That probably should be considered “prior art” in the case of more advanced settings. Given this and Baldur’s explanation, which I could only reword to make it less clear (😅), I can’t see how web publications can have their cake and eat it too when it comes to personalization. The simplest path could even well be re-using the reader mode to implement that affordance…

JayPanoz commented 6 years ago

Note also that a11y-related preferences can be managed at the OS level. In this case, authors can only use the media query (when supported) to adapt their styles depending on those preferences.

There’s also preferences for color-blindness for instance.

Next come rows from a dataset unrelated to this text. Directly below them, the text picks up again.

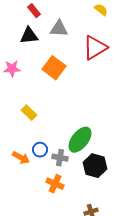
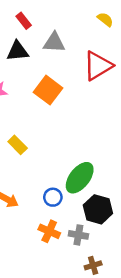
blue circle: (40, 150) -> (53, 197), moved
gray cross: (60, 158) -> (78, 235), moved

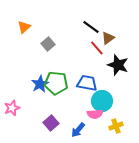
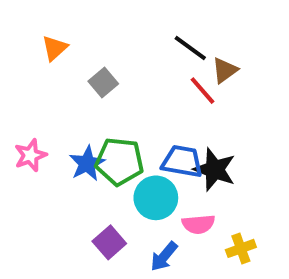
black star: (118, 65) -> (215, 169), moved
cyan circle: (102, 101) -> (156, 198), moved
pink star: (12, 108) -> (30, 155), moved

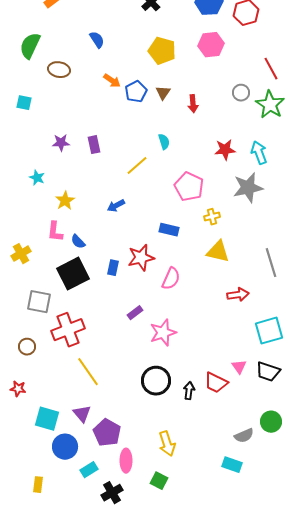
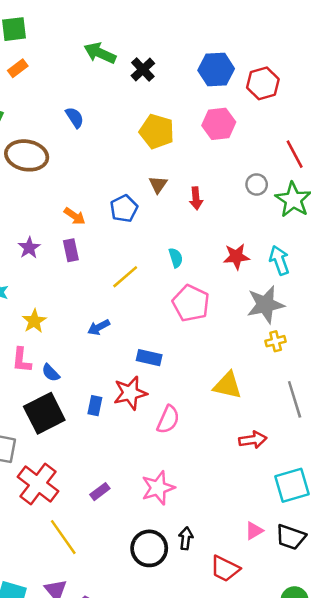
brown ellipse: (59, 70) -> (27, 155), size x1.5
orange arrow: (112, 81) -> (75, 216), moved
blue pentagon: (136, 92) -> (124, 209), moved
cyan semicircle: (164, 142) -> (176, 258), moved
purple star: (61, 143) -> (29, 248), turned -30
yellow cross: (212, 217) -> (276, 341), moved
blue rectangle: (169, 230) -> (149, 358), moved
purple rectangle: (135, 313) -> (100, 492), moved
red cross: (68, 330) -> (38, 484), turned -32
pink triangle: (239, 367) -> (254, 531), turned 35
red trapezoid: (216, 383) -> (225, 569), moved
black arrow: (189, 391) -> (186, 538), moved

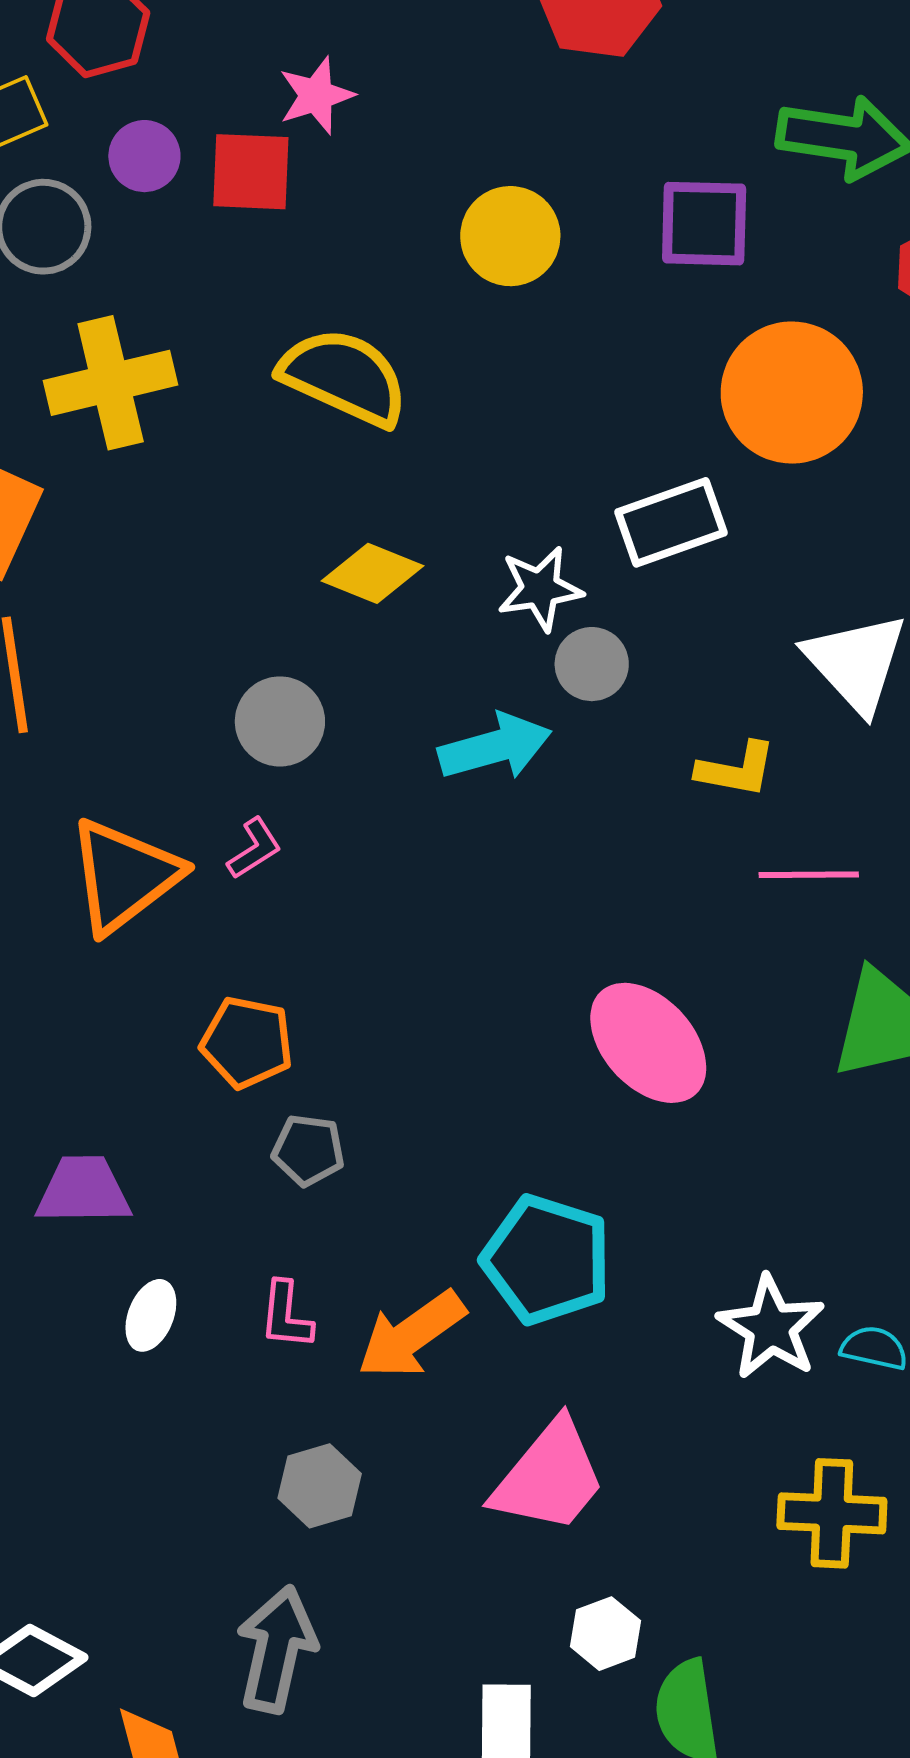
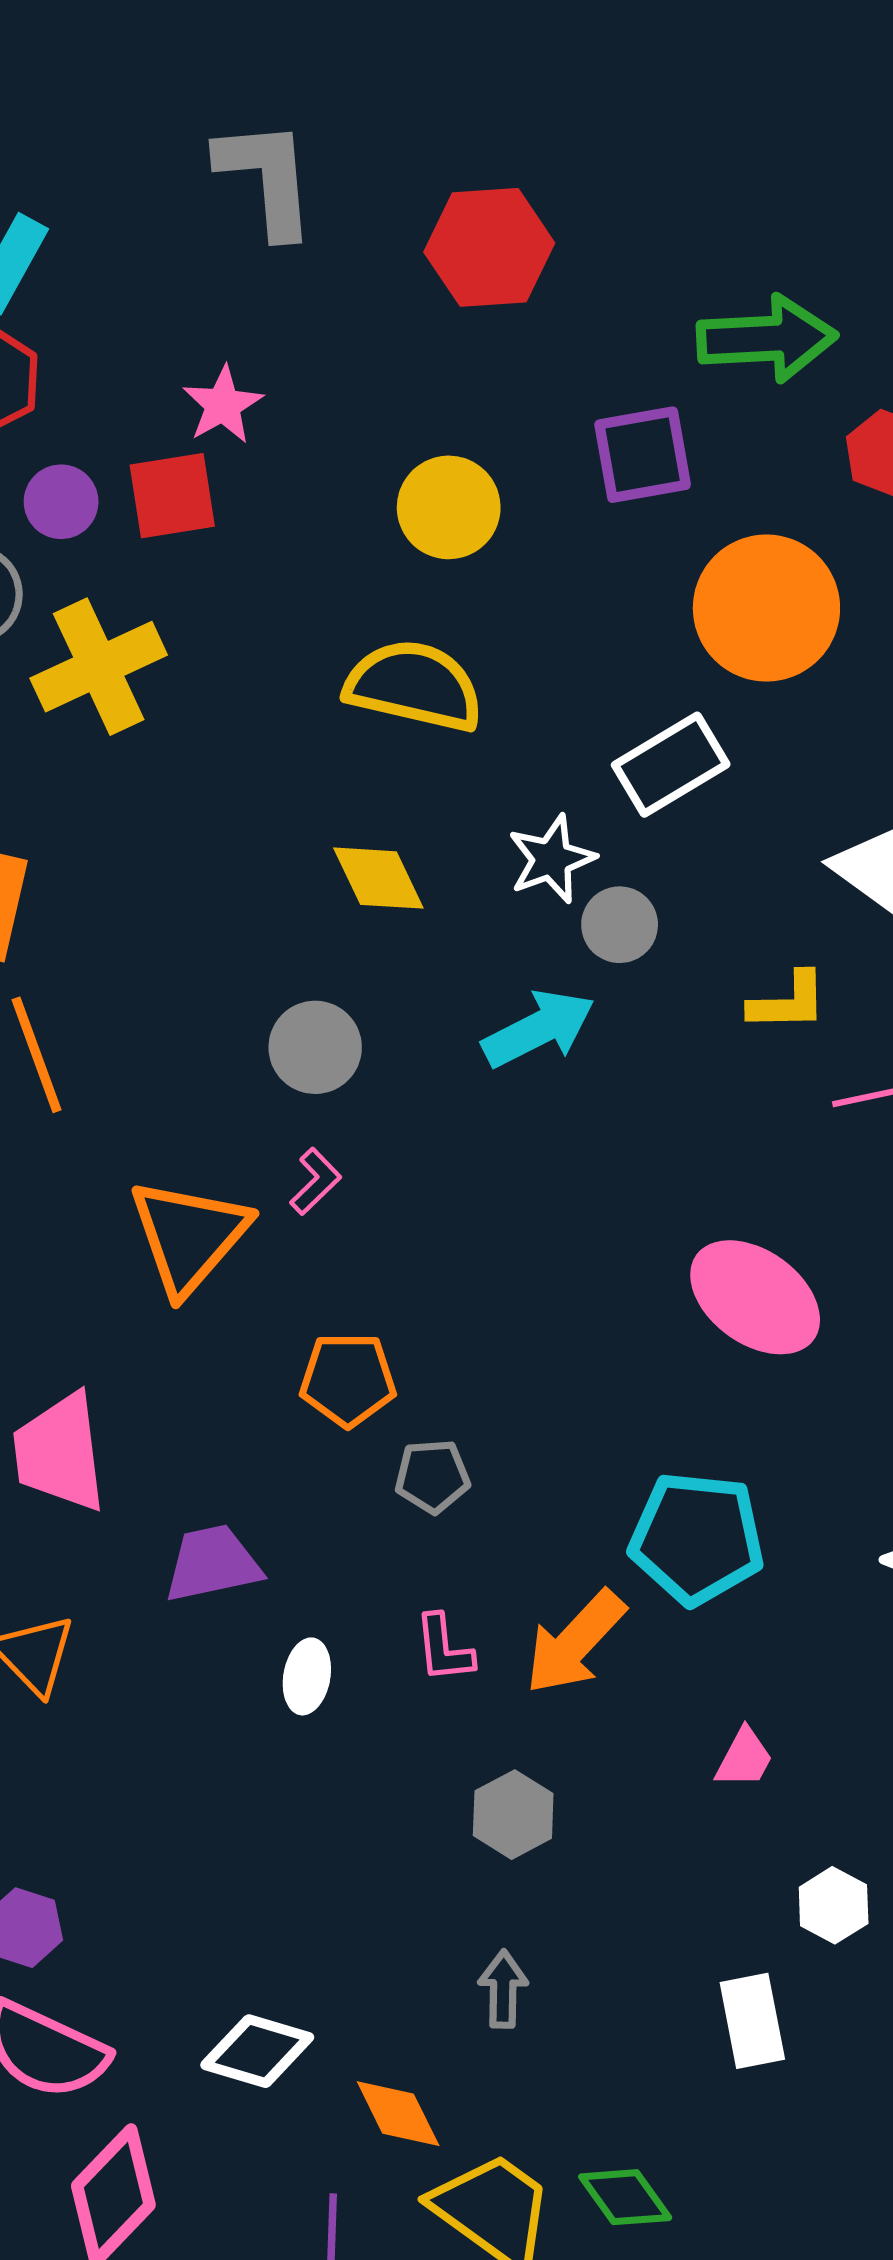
yellow semicircle: (344, 377) -> (414, 686), moved
yellow cross: (111, 383) -> (99, 667), moved
yellow diamond: (372, 573) -> (378, 878), turned 54
pink trapezoid: (549, 1477) -> (744, 1758), size x0.5
gray arrow: (276, 1649) -> (503, 1989), size x0.6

clapierre commented 6 years ago

I am worried about this "reading-mode" which would strip all author CSS, as there may be some specific CSS that some authors do to mark things they are hiding off-screen so that it can be accessed by a Screen Reader. Such as:

.sr-only { position: absolute; width: 1px; height: 1px; padding: 0; overflow: hidden; clip: rect(0, 0, 0, 0); white-space: nowrap; border: 0; }

Now maybe there is an argument that one should never hide anything off-screen and that this is a hack, but if you can no longer count on the original CSS being present that the same behavior could be accomplished with JavaScript alone to hide and unhide items.

JayPanoz commented 6 years ago

@clapierre at least some Reader Modes have heuristics to deal with that (and other things like list elements whose list-style-type is none) but yes, Reader Modes are quite an under-specified and under-standardized part of browsers indeed.

I know Ricky Mondello is working on Safari’s Reader Mode and tweeting about it so maybe he could give you some further details about that.

wareid commented 5 years ago

Affordances addressed in the UCR document, as mentioned in the meeting on Feb 4 2019, I am closing this issue.